> **AIM OF THE EXERCISE**: Even if a line seems odd, print it as it is, and include every record.

> **Collected data**:
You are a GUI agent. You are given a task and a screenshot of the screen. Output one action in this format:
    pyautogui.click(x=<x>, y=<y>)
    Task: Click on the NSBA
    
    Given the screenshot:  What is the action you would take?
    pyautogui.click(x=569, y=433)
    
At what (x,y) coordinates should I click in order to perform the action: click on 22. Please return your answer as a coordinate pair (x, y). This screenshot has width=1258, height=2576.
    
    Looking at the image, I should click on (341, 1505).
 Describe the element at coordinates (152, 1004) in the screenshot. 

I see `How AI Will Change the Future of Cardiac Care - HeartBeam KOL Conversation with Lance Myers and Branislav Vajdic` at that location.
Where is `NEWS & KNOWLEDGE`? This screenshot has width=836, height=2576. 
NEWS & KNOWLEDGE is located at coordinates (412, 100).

> **WRITTEN RESPONSE**:
You are a GUI agent. You are given a task and a screenshot of the screen. Output one action in this format:
    pyautogui.click(x=<x>, y=<y>)
    Task: Click on the NSBA
    
    Given the screenshot:  What is the action you would take?
    pyautogui.click(x=569, y=433)
    
At what (x,y) coordinates should I click in order to perform the action: click on 22. Please return your answer as a coordinate pair (x, y). This screenshot has width=1258, height=2576.
    
    Looking at the image, I should click on (341, 1505).
 Describe the element at coordinates (152, 1004) in the screenshot. 

I see `How AI Will Change the Future of Cardiac Care - HeartBeam KOL Conversation with Lance Myers and Branislav Vajdic` at that location.
Where is `NEWS & KNOWLEDGE`? This screenshot has width=836, height=2576. 
NEWS & KNOWLEDGE is located at coordinates (412, 100).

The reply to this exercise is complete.